[WHAT THE TASK REQUIRES]: Can the lines below, from the one that holds "Goya en Zaragoza." to the very end, be echoed exactly, with both ends included and no pictures?

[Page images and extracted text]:
»»

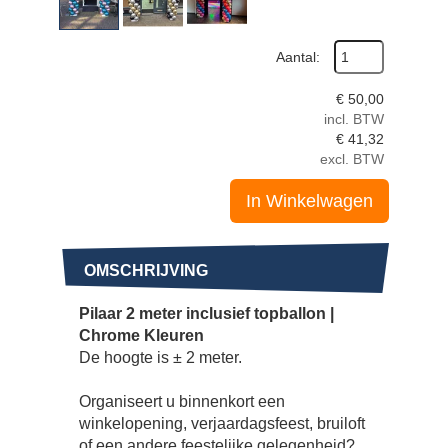
Aantal:
€
50,00
incl. BTW
€
41,32
excl. BTW
In Winkelwagen
OMSCHRIJVING
Pilaar 2 meter inclusief topballon |
Chrome Kleuren
De hoogte is ± 2 meter.
Organiseert u binnenkort een
winkelopening, verjaardagsfeest, bruiloft
of een andere feestelijke gelegenheid?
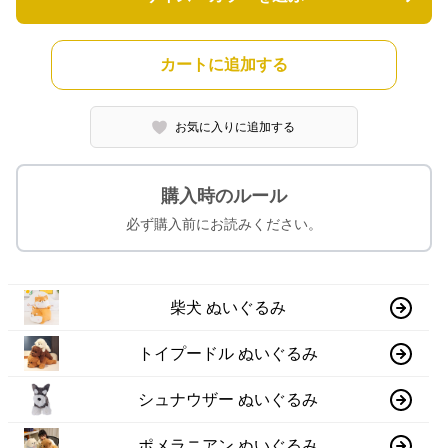
カートに追加する
お気に入りに追加する
購入時のルール
必ず購入前にお読みください。
柴犬 ぬいぐるみ
トイプードル ぬいぐるみ
シュナウザー ぬいぐるみ
ポメラニアン ぬいぐるみ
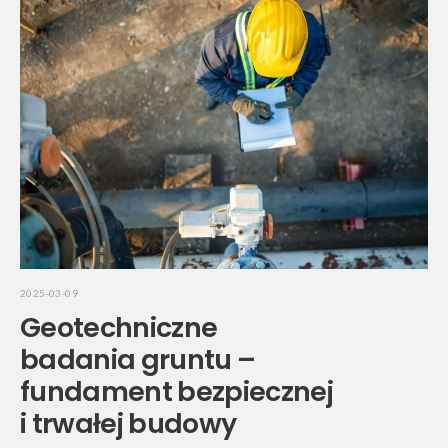
2025-03-09
Geotechniczne
badania gruntu –
fundament bezpiecznej
i trwałej budowy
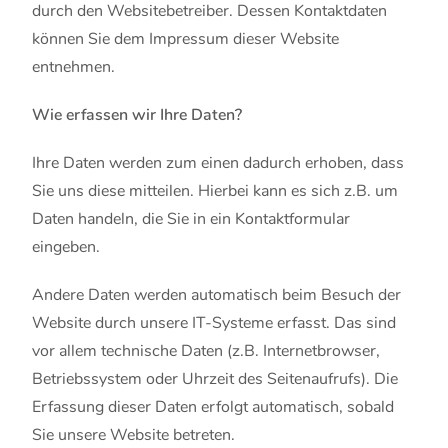
durch den Websitebetreiber. Dessen Kontaktdaten
können Sie dem Impressum dieser Website
entnehmen.
Wie erfassen wir Ihre Daten?
Ihre Daten werden zum einen dadurch erhoben, dass
Sie uns diese mitteilen. Hierbei kann es sich z.B. um
Daten handeln, die Sie in ein Kontaktformular
eingeben.
Andere Daten werden automatisch beim Besuch der
Website durch unsere IT-Systeme erfasst. Das sind
vor allem technische Daten (z.B. Internetbrowser,
Betriebssystem oder Uhrzeit des Seitenaufrufs). Die
Erfassung dieser Daten erfolgt automatisch, sobald
Sie unsere Website betreten.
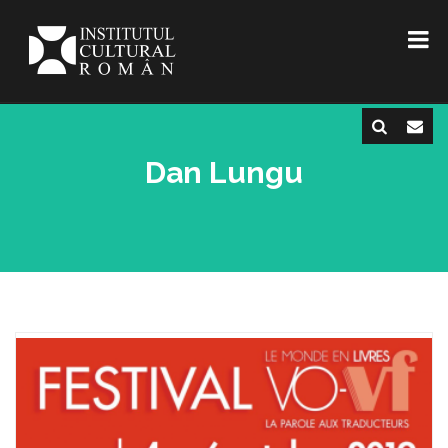
Dan Lungu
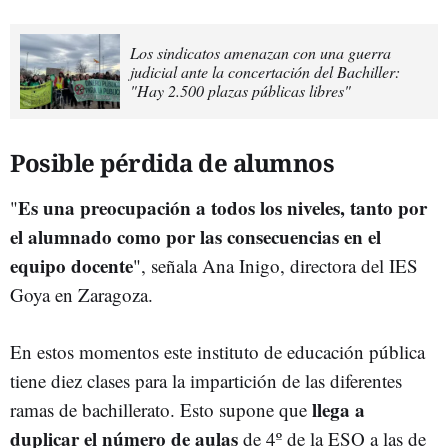
Los sindicatos amenazan con una guerra
judicial ante la concertación del Bachiller:
"Hay 2.500 plazas públicas libres"
Posible pérdida de alumnos
Es una preocupación a todos los niveles, tanto por
"
el alumnado como por las consecuencias en el
equipo docente
", señala Ana Inigo, directora del IES
Goya en Zaragoza.
En estos momentos este instituto de educación pública
tiene diez clases para la impartición de las diferentes
llega a
ramas de bachillerato. Esto supone que
duplicar el número de aulas
de 4º de la ESO a las de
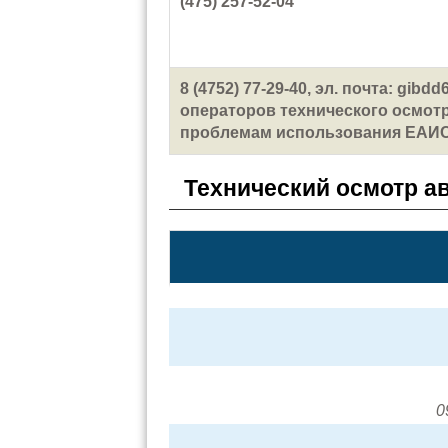
(475) 257-52-04
8 (4752) 77-29-40, эл. почта: gi
операторов технического осмотр
проблемам использования ЕАИ
Технический осмотр а
0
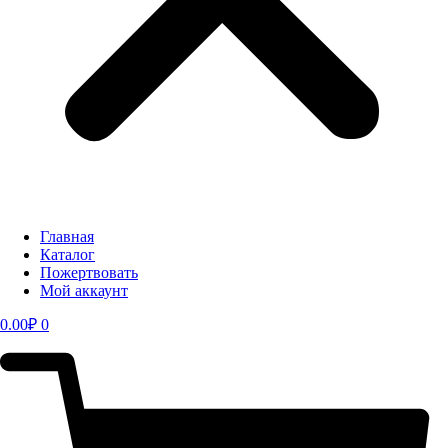
Главная
Каталог
Пожертвовать
Мой аккаунт
0.00
₽
0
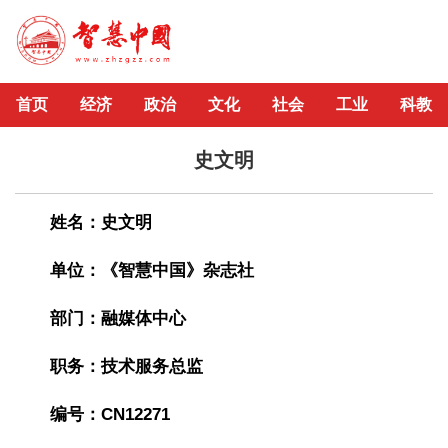
首页
经济
政治
文化
社会
工业
科教
史文明
姓名：史文明
单位：《智慧中国》杂志社
部门：融媒体中心
职务：技术服务总监
编号：CN12271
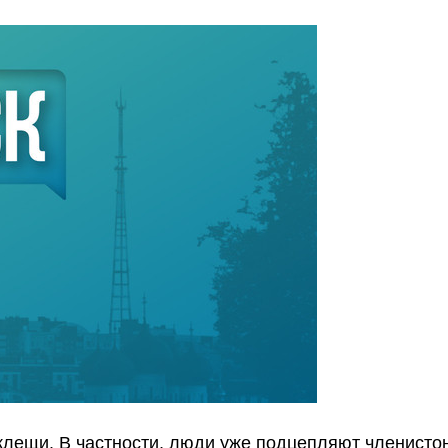
клещи. В частности, люди уже подцепляют членистон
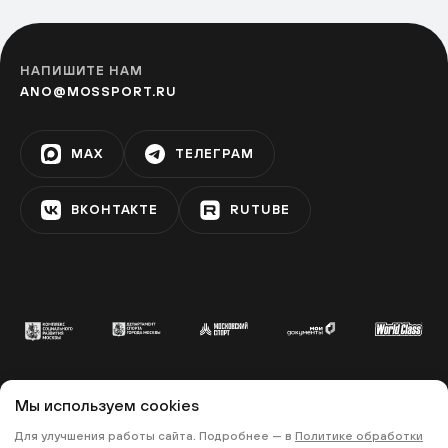
НАПИШИТЕ НАМ
ANO@MOSSPORT.RU
MAX
ТЕЛЕГРАМ
ВКОНТАКТЕ
RUTUBE
Мы используем cookies
© 2022 «МОСКОВСКИЙ СПОРТ»
Для улучшения работы сайта. Подробнее — в
Политике обработки
•
•
ПОЛИТИКА КОНФИДЕНЦИАЛЬНОСТИ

««

[OUTPUT FOR THIS TASK]:
Goya en Zaragoza.
En estos momentos este instituto de educación pública
tiene diez clases para la impartición de las diferentes
llega a
ramas de bachillerato. Esto supone que
duplicar el número de aulas
de 4º de la ESO a las de
(475) 257-52-04
8 (4752) 77-29-40, эл. почта: gi
операторов технического осмотр
проблемам использования ЕАИ
Технический осмотр а
0
Главная
Каталог
Пожертвовать
Мой аккаунт
0.00
₽
0
首页
经济
政治
文化
社会
工业
科教
史文明
姓名：史文明
单位：《智慧中国》杂志社
部门：融媒体中心
职务：技术服务总监
编号：CN12271
клещи. В частности, люди уже подцепляют членистон
НАПИШИТЕ НАМ
ANO@MOSSPORT.RU
MAX
ТЕЛЕГРАМ
ВКОНТАКТЕ
RUTUBE
Мы используем cookies
© 2022 «МОСКОВСКИЙ СПОРТ»
Для улучшения работы сайта. Подробнее — в
Политике обработки
•
•
ПОЛИТИКА КОНФИДЕНЦИАЛЬНОСТИ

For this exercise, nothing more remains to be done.